The Vice-Consul by Marguerite Duras is on the 'published in 1966' list of to-read books. Duras was born in 1914 in Vietnam. 1001 Books states that the novel "might be categorized as a nouveau roman", a literary term coined in France in the 1950s to describe experimental styles of writing, explaining that it "rejects traditional conventions of realist fiction, such as morality and psychology, in favor of the visual, even cinematic, description of action."
Drawing on her experiences, The Vice-Consul follows two stories, that of a young pregnant Vietnamese peasant girl turned from home by her mother and characters in the French Embassy in Calcutta, particularly the Vice-Consul of Lahore who through several actions creates a scandal.
It is Duras's style of writing that draws attention to this novel, the question of the identity of the writer telling the tale and the identity of the subject of the story.
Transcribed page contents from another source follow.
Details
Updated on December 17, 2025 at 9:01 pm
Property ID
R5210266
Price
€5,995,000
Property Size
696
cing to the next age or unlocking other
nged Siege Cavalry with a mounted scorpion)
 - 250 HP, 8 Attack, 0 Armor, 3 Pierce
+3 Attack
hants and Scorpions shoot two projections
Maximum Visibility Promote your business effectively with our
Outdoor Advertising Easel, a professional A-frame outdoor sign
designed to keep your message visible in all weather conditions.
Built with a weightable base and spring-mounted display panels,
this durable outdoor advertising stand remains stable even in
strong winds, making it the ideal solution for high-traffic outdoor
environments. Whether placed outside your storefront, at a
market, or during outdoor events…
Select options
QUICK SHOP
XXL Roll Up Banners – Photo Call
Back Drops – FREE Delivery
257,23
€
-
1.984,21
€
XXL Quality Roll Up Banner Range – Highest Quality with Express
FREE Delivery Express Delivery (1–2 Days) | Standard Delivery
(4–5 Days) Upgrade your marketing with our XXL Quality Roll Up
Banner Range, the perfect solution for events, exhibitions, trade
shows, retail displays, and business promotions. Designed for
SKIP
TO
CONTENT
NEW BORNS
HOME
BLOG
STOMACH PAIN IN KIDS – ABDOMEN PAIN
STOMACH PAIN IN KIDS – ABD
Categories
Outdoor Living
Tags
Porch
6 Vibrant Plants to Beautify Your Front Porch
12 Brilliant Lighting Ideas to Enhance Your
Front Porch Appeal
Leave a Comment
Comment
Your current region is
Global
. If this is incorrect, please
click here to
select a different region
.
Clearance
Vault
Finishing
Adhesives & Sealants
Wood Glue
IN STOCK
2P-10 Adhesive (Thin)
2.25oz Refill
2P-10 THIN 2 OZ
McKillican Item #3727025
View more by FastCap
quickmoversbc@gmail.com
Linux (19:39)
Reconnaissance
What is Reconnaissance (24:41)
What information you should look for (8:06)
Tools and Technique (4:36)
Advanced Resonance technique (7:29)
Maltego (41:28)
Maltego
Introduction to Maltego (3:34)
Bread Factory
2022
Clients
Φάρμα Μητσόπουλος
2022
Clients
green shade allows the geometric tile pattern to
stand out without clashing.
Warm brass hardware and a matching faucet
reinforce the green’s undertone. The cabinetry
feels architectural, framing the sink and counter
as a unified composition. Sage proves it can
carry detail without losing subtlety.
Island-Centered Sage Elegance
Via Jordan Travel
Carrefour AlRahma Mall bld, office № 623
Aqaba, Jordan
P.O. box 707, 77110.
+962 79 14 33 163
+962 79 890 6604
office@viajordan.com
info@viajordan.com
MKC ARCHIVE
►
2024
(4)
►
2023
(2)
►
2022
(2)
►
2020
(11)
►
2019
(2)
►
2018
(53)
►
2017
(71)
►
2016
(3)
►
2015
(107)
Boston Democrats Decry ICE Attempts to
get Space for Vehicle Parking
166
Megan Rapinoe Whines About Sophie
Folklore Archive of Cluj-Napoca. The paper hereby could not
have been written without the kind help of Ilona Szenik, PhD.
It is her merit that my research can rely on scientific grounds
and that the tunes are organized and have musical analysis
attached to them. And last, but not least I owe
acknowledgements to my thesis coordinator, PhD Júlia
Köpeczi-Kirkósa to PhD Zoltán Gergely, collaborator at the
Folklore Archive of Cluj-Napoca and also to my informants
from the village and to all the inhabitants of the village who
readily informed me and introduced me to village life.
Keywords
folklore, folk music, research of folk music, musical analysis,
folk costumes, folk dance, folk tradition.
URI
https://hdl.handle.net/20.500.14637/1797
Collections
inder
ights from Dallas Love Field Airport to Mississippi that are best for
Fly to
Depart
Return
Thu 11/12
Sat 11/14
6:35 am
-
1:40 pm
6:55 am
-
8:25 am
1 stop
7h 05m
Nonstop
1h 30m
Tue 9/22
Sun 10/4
Born in Saigon, then in French Indochina, her parents had responded to a campaign by the French Government for workers in the colony. Her father falling ill soon after arrival returned to France where he died and her mother stayed with the three children living a difficult life in relative poverty due to bad investments in Cambodia. As a teenager she has an affair with a rich merchant and left for France to study aged seventeen.
Duras joined the French Communist Party after completing her studies and worked for the government representing Indochina. During the war she worked for the Vichy government but was also a member of the Resistance. For his involvement her husband was transported to and survived the German prison camp Buchenwald. Born Donnadieu, Duras took her name in 1943 when her first novel was published, using the name of the village where her father originated from.
As well as being the author of many novels she was the screenwriter of the film Hiroshima Mon Amour (1959). She struggled with alcohol through her adult life and died aged 81.